- _Problem details_
Without any of their pictures, return all of the records exactly.

════════

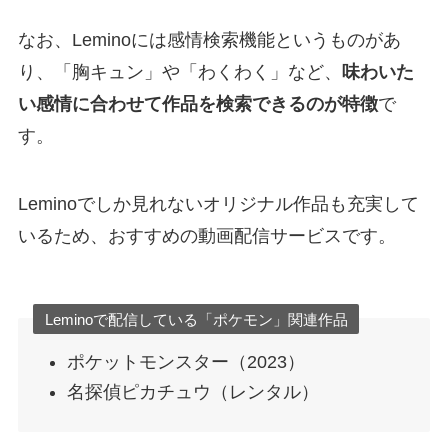
なお、Leminoには感情検索機能というものがあ
り、「胸キュン」や「わくわく」など、
味わいた
い感情に合わせて作品を検索できるのが特徴
で
す。
Leminoでしか見れないオリジナル作品も充実して
いるため、おすすめの動画配信サービスです。
Leminoで配信している「ポケモン」関連作品
ポケットモンスター（2023）
名探偵ピカチュウ（レンタル）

════════

- _Task result_
なお、Leminoには感情検索機能というものがあ
り、「胸キュン」や「わくわく」など、
味わいた
い感情に合わせて作品を検索できるのが特徴
で
す。
Leminoでしか見れないオリジナル作品も充実して
いるため、おすすめの動画配信サービスです。
Leminoで配信している「ポケモン」関連作品
ポケットモンスター（2023）
名探偵ピカチュウ（レンタル）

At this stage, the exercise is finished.